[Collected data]
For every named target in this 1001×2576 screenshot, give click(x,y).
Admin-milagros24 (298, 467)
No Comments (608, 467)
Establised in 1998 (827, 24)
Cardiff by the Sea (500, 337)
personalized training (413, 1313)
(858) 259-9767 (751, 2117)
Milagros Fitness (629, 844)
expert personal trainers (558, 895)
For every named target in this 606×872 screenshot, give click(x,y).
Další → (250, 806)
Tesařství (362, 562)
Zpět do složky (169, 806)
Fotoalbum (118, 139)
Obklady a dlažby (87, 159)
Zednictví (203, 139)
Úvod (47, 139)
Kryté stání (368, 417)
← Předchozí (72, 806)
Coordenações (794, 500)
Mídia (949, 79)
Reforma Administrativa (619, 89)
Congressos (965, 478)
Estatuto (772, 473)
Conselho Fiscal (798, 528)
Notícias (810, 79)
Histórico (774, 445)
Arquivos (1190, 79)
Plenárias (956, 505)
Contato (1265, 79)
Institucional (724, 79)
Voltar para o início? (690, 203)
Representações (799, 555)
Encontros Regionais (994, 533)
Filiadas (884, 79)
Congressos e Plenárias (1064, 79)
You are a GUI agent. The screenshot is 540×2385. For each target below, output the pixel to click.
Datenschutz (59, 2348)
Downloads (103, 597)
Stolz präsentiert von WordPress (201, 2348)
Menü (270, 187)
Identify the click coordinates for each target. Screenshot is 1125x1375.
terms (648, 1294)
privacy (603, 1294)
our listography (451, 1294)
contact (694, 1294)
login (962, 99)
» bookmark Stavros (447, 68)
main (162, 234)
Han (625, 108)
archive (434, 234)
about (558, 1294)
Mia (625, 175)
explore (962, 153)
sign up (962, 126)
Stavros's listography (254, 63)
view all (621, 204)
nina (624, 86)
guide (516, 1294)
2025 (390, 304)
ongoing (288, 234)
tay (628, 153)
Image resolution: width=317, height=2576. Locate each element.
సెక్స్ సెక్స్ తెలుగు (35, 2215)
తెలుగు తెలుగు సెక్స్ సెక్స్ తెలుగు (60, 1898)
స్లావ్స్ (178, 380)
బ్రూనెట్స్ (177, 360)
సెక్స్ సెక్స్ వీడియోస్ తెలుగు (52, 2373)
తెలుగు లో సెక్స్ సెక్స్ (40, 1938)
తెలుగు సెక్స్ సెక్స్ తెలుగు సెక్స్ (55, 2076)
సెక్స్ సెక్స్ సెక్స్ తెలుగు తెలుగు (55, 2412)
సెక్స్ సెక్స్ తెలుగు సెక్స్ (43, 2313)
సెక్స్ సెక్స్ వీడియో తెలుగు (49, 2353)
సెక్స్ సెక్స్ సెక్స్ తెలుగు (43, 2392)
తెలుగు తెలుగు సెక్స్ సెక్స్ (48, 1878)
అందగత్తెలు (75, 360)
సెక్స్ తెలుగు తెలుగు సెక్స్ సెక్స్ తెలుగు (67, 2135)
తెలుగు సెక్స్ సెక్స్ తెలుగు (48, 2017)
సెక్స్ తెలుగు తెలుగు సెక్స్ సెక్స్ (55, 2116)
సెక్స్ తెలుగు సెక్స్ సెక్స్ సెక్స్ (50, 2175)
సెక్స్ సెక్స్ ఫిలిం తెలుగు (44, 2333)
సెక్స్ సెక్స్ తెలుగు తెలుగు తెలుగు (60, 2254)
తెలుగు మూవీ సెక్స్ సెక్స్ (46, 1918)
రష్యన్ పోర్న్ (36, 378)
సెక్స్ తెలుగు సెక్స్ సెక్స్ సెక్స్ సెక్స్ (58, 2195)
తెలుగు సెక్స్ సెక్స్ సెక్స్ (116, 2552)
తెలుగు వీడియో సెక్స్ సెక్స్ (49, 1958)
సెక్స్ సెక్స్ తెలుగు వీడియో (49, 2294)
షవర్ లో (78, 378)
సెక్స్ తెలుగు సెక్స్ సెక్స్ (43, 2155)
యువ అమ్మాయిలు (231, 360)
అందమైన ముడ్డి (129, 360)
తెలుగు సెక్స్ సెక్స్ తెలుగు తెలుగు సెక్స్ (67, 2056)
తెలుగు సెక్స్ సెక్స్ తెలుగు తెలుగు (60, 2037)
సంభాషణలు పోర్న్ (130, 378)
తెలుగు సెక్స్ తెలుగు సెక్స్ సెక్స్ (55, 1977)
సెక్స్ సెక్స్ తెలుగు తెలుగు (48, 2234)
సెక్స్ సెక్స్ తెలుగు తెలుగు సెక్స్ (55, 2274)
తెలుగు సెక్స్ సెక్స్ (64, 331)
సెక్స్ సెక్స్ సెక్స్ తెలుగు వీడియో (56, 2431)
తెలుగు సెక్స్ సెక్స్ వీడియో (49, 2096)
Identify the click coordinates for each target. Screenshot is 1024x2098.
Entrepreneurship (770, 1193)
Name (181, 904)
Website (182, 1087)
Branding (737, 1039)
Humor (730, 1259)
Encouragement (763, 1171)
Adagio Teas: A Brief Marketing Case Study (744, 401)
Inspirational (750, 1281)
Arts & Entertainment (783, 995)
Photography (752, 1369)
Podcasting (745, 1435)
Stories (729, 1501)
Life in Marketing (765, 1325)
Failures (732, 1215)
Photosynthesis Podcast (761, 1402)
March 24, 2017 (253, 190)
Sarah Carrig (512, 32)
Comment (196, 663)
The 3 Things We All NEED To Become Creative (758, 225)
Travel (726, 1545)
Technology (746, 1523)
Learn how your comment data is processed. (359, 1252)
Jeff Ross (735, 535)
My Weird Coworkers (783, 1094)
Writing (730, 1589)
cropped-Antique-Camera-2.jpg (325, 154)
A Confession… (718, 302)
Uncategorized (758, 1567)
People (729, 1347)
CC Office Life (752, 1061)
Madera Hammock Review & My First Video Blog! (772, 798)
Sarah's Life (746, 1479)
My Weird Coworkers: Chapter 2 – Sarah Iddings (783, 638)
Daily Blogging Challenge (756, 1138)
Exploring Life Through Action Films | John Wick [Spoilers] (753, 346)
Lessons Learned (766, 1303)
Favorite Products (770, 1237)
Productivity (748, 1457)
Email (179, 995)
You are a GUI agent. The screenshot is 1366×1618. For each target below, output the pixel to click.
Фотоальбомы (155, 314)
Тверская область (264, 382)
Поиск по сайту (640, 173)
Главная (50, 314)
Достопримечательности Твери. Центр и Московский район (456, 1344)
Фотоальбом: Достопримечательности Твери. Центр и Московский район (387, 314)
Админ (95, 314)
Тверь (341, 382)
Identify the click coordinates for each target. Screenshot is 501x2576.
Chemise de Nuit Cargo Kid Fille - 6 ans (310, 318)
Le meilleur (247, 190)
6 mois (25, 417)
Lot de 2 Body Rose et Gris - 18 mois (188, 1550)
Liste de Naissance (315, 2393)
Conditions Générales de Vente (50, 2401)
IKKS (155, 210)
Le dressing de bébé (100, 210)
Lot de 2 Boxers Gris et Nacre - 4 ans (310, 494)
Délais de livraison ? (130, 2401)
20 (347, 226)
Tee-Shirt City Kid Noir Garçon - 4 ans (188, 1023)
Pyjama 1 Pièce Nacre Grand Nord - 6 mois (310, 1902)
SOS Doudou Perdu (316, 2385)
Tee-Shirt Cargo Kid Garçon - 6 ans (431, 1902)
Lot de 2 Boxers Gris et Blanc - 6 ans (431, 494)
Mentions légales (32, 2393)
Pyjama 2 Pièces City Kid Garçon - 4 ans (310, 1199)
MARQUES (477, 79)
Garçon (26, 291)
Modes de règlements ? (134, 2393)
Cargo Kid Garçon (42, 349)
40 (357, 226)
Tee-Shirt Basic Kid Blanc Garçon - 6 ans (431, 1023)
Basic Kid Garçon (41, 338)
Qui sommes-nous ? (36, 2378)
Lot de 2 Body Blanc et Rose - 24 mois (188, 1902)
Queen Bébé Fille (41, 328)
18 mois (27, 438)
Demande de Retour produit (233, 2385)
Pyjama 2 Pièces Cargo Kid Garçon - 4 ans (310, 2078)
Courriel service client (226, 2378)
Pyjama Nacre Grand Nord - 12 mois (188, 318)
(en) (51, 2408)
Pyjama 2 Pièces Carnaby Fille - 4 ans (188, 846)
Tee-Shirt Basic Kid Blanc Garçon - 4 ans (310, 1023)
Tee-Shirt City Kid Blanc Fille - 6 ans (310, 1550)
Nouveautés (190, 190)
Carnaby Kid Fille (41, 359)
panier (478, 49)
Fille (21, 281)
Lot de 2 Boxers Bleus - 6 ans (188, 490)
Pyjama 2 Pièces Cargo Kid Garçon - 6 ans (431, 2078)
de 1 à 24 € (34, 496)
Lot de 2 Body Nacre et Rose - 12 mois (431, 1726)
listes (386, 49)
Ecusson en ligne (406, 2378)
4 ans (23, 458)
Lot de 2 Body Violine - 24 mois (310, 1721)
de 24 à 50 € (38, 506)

- WHAT TO PRODUCE:
Exactly as written, please reproduce the lines from the first line of the data to the line containing "Congressos e Plenárias (1064, 79)", inclusive, and nothing else.

- COMPLETED TASK:
For every named target in this 1001×2576 screenshot, give click(x,y).
Admin-milagros24 (298, 467)
No Comments (608, 467)
Establised in 1998 (827, 24)
Cardiff by the Sea (500, 337)
personalized training (413, 1313)
(858) 259-9767 (751, 2117)
Milagros Fitness (629, 844)
expert personal trainers (558, 895)
For every named target in this 606×872 screenshot, give click(x,y).
Další → (250, 806)
Tesařství (362, 562)
Zpět do složky (169, 806)
Fotoalbum (118, 139)
Obklady a dlažby (87, 159)
Zednictví (203, 139)
Úvod (47, 139)
Kryté stání (368, 417)
← Předchozí (72, 806)
Coordenações (794, 500)
Mídia (949, 79)
Reforma Administrativa (619, 89)
Congressos (965, 478)
Estatuto (772, 473)
Conselho Fiscal (798, 528)
Notícias (810, 79)
Histórico (774, 445)
Arquivos (1190, 79)
Plenárias (956, 505)
Contato (1265, 79)
Institucional (724, 79)
Voltar para o início? (690, 203)
Representações (799, 555)
Encontros Regionais (994, 533)
Filiadas (884, 79)
Congressos e Plenárias (1064, 79)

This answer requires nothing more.